A citizen in Athens had to volunteer to be considered in this lottery and although there was a small financial incentive for doing so, it would more likely have been a civic-minded person that would apply for a government job without knowing which one they would get. If an official messed up or was corrupt, the Assembly met regularly and could take swift action. Either way, the official wouldn’t hold the job for long so an unsavoury force would have to bribe several officials for any degree of consistency. This combination of a public decision-making Assembly and a randomly-appointed government eliminated any incentive to corrupt government officials.
Special interests can corrupt a parliament of politicians because it’s relatively easy to target a few dozen politicians who depend on financial support to get elected.
Even if this system of government did work in ancient Athens, one could still suspect that it’s not practical in our modern world. But according to Fuller, it would actually be easier to do this now in large nations of millions of people than the small city-state of a less technologically-advanced civilisation. All it would take is software combining elements of Twitter and Skype so that people could volunteer to speak on webcam and others could comment before finally voting.
Existing software has already been used to practice ‘e-Democracy’ for public budgeting in Porto Alegre, Brazil, and online voting in Estonia. Residents of areas with poor internet access could be facilitated in local libraries or community centres. Physical meetings could be incorporated too if the cost was deemed worthy. Indeed the cost of paying so many people to participate could be weighed against how much we currently pay for politicians, the running of parliaments, and the costly decisions they make through short-term thinking. If such an online meeting was held regularly each week and the agenda was determined by online voting ahead of time, then it should run smoothly as long as there was a secure registration process to moderate abuse and prevent fraud. This kind of online forum would not use anonymity for abusive people to hide behind.
Experiments in deliberative democracy such as AmericaSpeaks in the States, and We The Citizens in Ireland, suggest that when people of opposing viewpoints actually have time to discuss policy in a roundtable format, polarisation can be worked through towards consensus. This sounds like a system of government that would be responsive to citizens’ needs, reduce opportunities for corruption, and bypass the middle-men of elected politicians altogether. Marxists should love it because it’s the real-life practice of “people-power,” and libertarians should love it because diffusing government has made it “small government.”
The old form of democracy is tiring, unresponsive and favourable to wealthy interests at whatever the cost to society
Roslyn Fuller’s platform in her election bid is to introduce online voting to her constituents.
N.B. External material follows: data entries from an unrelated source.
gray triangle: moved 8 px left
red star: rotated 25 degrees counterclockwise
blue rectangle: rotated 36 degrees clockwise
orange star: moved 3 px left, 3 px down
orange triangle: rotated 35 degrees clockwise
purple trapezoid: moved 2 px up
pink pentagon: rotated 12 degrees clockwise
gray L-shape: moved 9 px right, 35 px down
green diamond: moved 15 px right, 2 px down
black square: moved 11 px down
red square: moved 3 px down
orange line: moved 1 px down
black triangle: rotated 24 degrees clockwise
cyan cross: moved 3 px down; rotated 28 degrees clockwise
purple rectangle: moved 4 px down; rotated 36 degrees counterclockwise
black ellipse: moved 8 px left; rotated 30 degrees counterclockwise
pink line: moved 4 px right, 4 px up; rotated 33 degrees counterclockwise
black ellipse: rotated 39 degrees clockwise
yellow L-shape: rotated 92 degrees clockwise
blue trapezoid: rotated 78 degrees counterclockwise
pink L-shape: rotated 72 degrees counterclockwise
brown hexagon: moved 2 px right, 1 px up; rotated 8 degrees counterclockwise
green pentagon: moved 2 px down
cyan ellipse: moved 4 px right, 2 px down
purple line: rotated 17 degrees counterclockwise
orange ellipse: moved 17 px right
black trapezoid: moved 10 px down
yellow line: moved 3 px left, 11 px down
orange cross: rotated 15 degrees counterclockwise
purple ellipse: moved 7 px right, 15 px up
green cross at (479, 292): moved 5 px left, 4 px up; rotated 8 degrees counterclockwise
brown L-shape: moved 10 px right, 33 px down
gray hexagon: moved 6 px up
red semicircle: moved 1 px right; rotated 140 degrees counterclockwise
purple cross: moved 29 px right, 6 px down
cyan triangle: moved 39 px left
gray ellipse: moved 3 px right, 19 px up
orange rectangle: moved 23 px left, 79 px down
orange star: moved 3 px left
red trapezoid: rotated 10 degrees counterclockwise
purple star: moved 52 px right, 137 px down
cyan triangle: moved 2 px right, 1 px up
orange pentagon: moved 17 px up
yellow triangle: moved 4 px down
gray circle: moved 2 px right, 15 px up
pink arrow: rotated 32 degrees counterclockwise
She will develop software that will tell her constituents what votes are coming up and ask how they feel she should vote. By voting on that basis, she intends to set a precedent that can be replicated elsewhere. She appeals to the expression of building the new rather than fighting the old.
The old form of democracy is tiring, unresponsive and favourable to wealthy interests at whatever the cost to society. Putting energy into building this new form of democracy could demonstrate how unfit for purpose electoral democracy has become. We could be witnessing the start of a transformative era in human history – one of real democracy and real people-power.